* What this task involves: Give the entries back exactly as they stand, but without pictures.

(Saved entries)
BEGIN

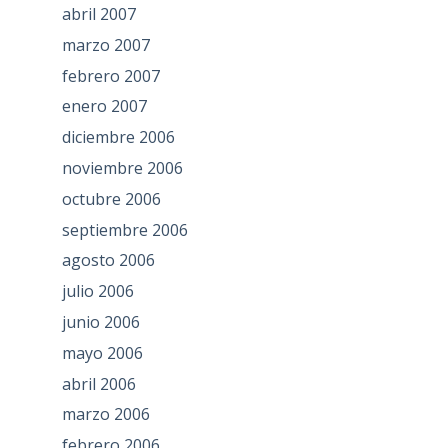
abril 2007
marzo 2007
febrero 2007
enero 2007
diciembre 2006
noviembre 2006
octubre 2006
septiembre 2006
agosto 2006
julio 2006
junio 2006
mayo 2006
abril 2006
marzo 2006
febrero 2006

END

* Task output:
abril 2007
marzo 2007
febrero 2007
enero 2007
diciembre 2006
noviembre 2006
octubre 2006
septiembre 2006
agosto 2006
julio 2006
junio 2006
mayo 2006
abril 2006
marzo 2006
febrero 2006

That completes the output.